HECHOS: El día 9 de octubre de 1.994, a las ocho y media de la noche, en la residencia ubicada en la Calle 4ª No 2-15 del barrio La Gaviota de Ibagué, se suscitó una riña entre el hoy occiso Miguel Angel Botero Acuña y Jesús Henry Castaño Cediel, quien resultó herido con arma cortopunzante.
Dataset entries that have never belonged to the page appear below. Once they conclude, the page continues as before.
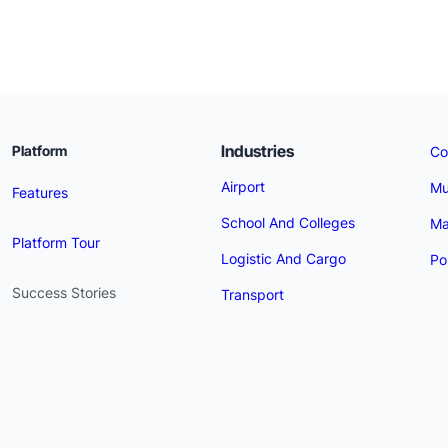
Industries
Platform
Co
Airport
Mu
Features
School And Colleges
Ma
Platform Tour
Logistic And Cargo
Po
Success Stories
Transport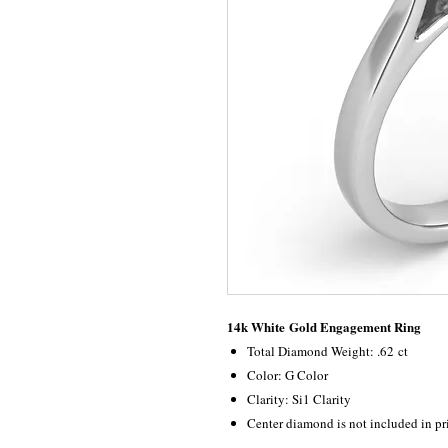
14k White Gold Engagement Ring
Total Diamond Weight: .62 ct
Color: G Color
Clarity: Si1 Clarity
Center diamond is not included in pr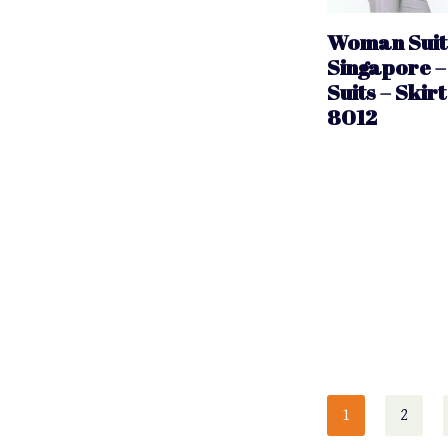
Woman Suit 
Singapore –
Suits – Skirt
8012
1
2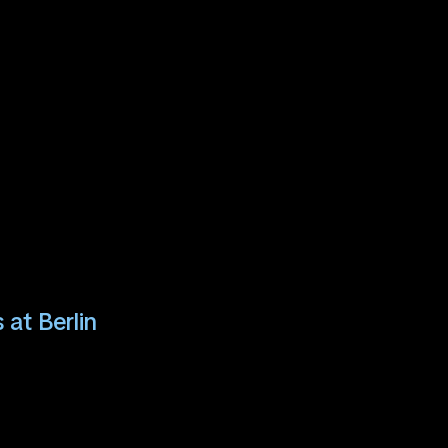
 at Berlin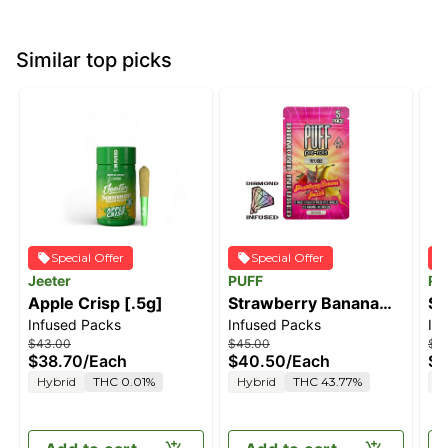
Similar top picks
Special Offer
Special Offer
Jeeter
PUFF
Ru
Apple Crisp [.5g]
Strawberry Banana
Su
Infused Packs
Infused Packs
In
Smash - Diamond
$43.00
$45.00
$5
Infused Hybrid - 5
$38.70
/
Each
$40.50
/
Each
$5
pack [2.5g]
Hybrid
THC 0.01%
Hybrid
THC 43.77%
H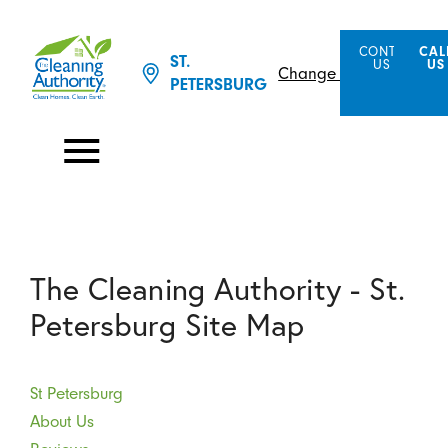
CONTACT
CAL
ST.
US
US
Change Location
PETERSBURG
The Cleaning Authority - St.
Petersburg Site Map
St Petersburg
About Us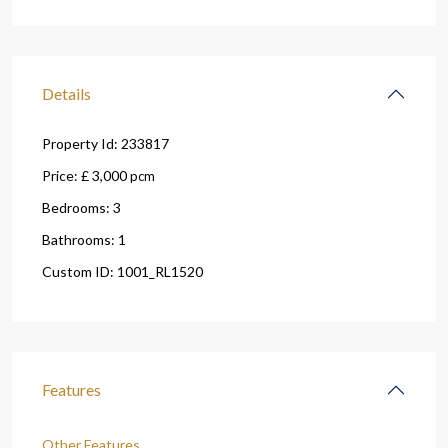
Details
Property Id:
233817
Price:
£ 3,000
pcm
Bedrooms:
3
Bathrooms:
1
Custom ID:
1001_RL1520
Features
Other Features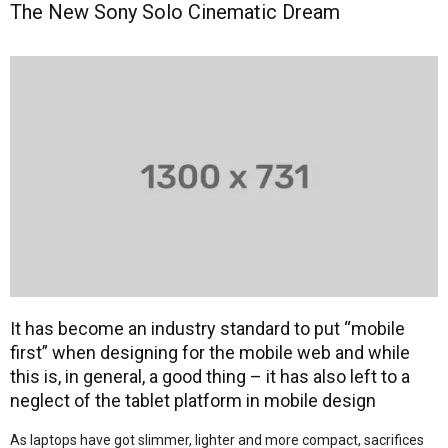
The New Sony Solo Cinematic Dream
It has become an industry standard to put “mobile
first” when designing for the mobile web and while
this is, in general, a good thing – it has also left to a
neglect of the tablet platform in mobile design
As laptops have got slimmer, lighter and more compact, sacrifices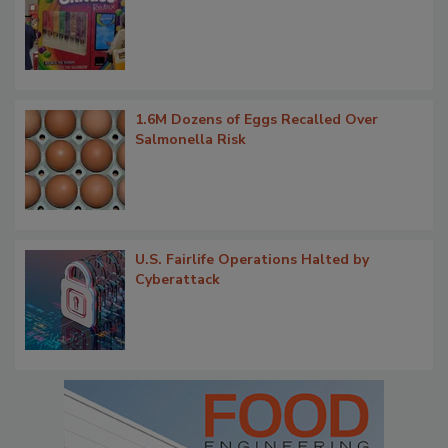
1.6M Dozens of Eggs Recalled Over
Salmonella Risk
U.S. Fairlife Operations Halted by
Cyberattack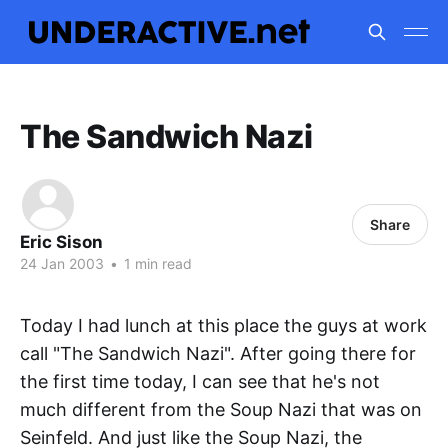
The Sandwich Nazi
Share
Eric Sison
24 Jan 2003
•
1 min read
Today I had lunch at this place the guys at work
call "The Sandwich Nazi". After going there for
the first time today, I can see that he's not
much different from the Soup Nazi that was on
Seinfeld. And just like the Soup Nazi, the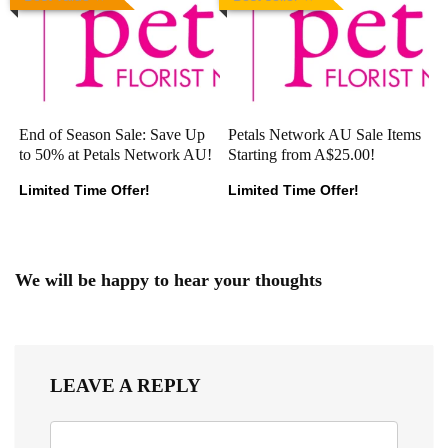
End of Season Sale: Save Up
Petals Network AU Sale Items
to 50% at Petals Network AU!
Starting from A$25.00!
Limited Time Offer!
Limited Time Offer!
We will be happy to hear your thoughts
LEAVE A REPLY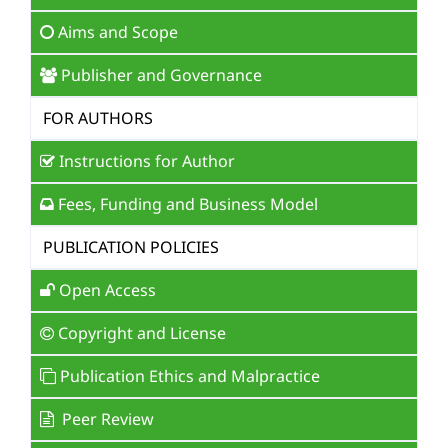
Aims and Scope
Publisher and Governance
FOR AUTHORS
Instructions for Author
Fees, Funding and Business Model
PUBLICATION POLICIES
Open Access
Copyright and License
Publication Ethics and Malpractice
Peer Review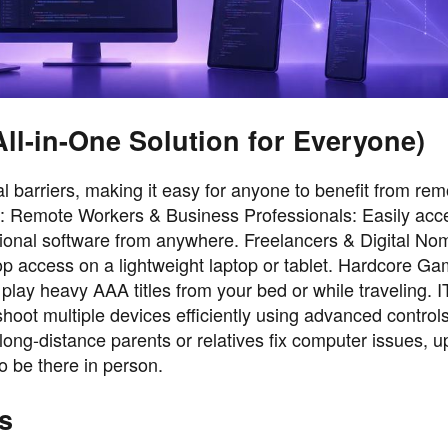
l-in-One Solution for Everyone)
 barriers, making it easy for anyone to benefit from rem
d: Remote Workers & Business Professionals: Easily acce
sional software from anywhere. Freelancers & Digital No
op access on a lightweight laptop or tablet. Hardcore Ga
ay heavy AAA titles from your bed or while traveling. 
oot multiple devices efficiently using advanced control
ong-distance parents or relatives fix computer issues, u
to be there in person.
s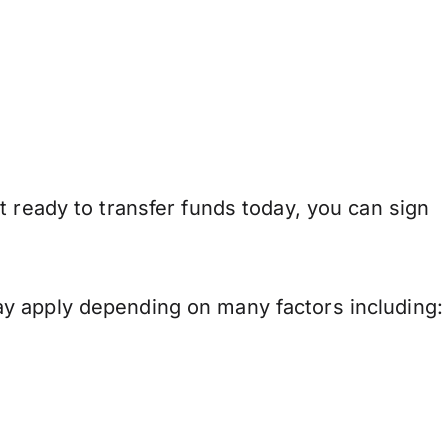
t ready to transfer funds today, you can sign
y apply depending on many factors including: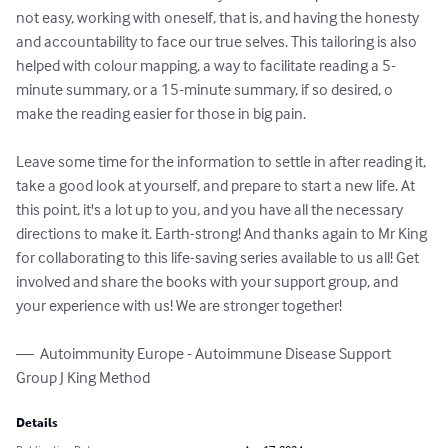
not easy, working with oneself, that is, and having the honesty 
and accountability to face our true selves. This tailoring is also 
helped with colour mapping, a way to facilitate reading a 5-
minute summary, or a 15-minute summary, if so desired, o 
make the reading easier for those in big pain. 

Leave some time for the information to settle in after reading it, 
take a good look at yourself, and prepare to start a new life. At 
this point, it's a lot up to you, and you have all the necessary 
directions to make it. Earth-strong! And thanks again to Mr King 
for collaborating to this life-saving series available to us all! Get 
involved and share the books with your support group, and 
your experience with us! We are stronger together!

—  Autoimmunity Europe - Autoimmune Disease Support 
Group J King Method
Details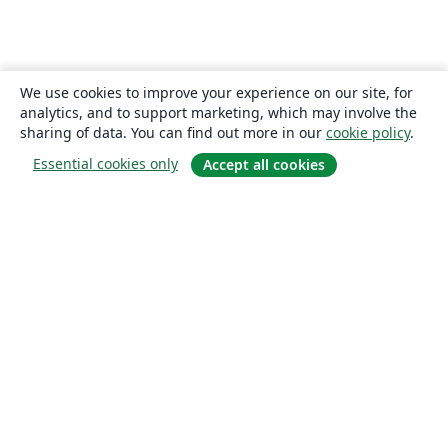
We use cookies to improve your experience on our site, for
analytics, and to support marketing, which may involve the
sharing of data. You can find out more in our
cookie policy
.
Essential cookies only
Accept all cookies
About
About us
Careers
Blog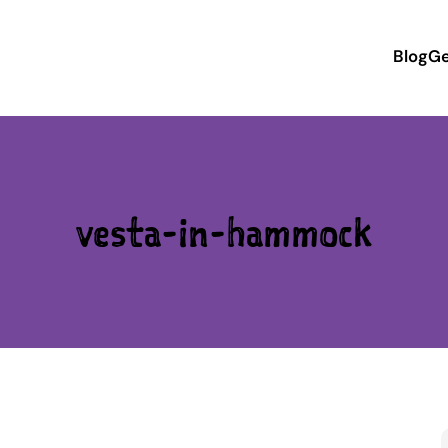
Blog
Ge
vesta-in-hammock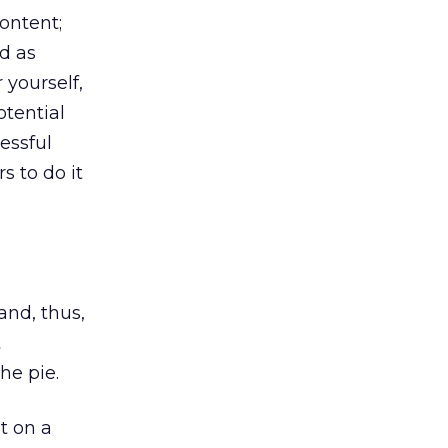
ontent;
d as
 yourself,
otential
essful
s to do it
and, thus,
t
he pie.
t on a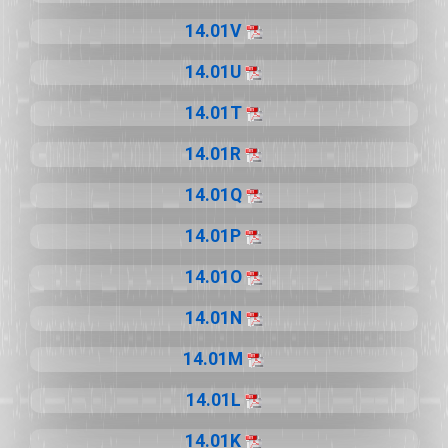
14.01V
14.01U
14.01T
14.01R
14.01Q
14.01P
14.01O
14.01N
14.01M
14.01L
14.01K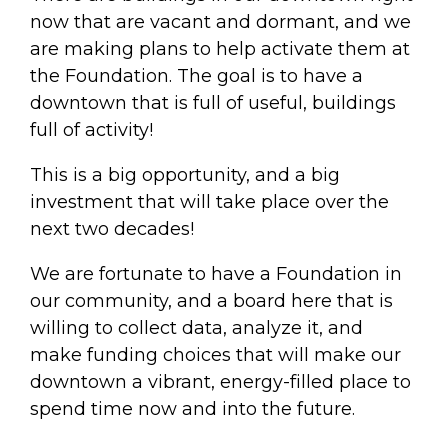
now that are vacant and dormant, and we
are making plans to help activate them at
the Foundation. The goal is to have a
downtown that is full of useful, buildings
full of activity!
This is a big opportunity, and a big
investment that will take place over the
next two decades!
We are fortunate to have a Foundation in
our community, and a board here that is
willing to collect data, analyze it, and
make funding choices that will make our
downtown a vibrant, energy-filled place to
spend time now and into the future.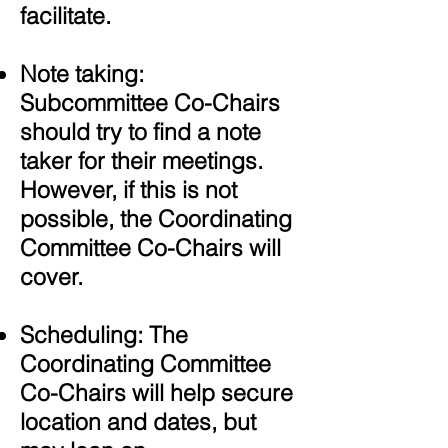
facilitate.
Note taking:
Subcommittee Co-Chairs
should try to find a note
taker for their meetings.
However, if this is not
possible, the Coordinating
Committee Co-Chairs will
cover.
Scheduling:
The
Coordinating Committee
Co-Chairs will help secure
location and dates, but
En su ayuda salió su primo MIGUEL RIOS CEDIEL, quien logró desarmar al agresor y le causó una herida en el corazón que produjo su fallecimiento.

LA DEMANDA: El defensor manifiesta que formula un único cargo al amparo de la causal primera de casación, la cual transcribe. Dice que el fallo condenatorio tuvo como bases probatorias el acta de levantamiento del cádaver, la confesión de JOSE MIGUEL RIOS CEDIEL, las declaraciones de LUCY SANCHEZ SANCHEZ y JESUS HENRY CASTAÑO CEDIEL, y la inspección judicial con reconstrucción de los hechos.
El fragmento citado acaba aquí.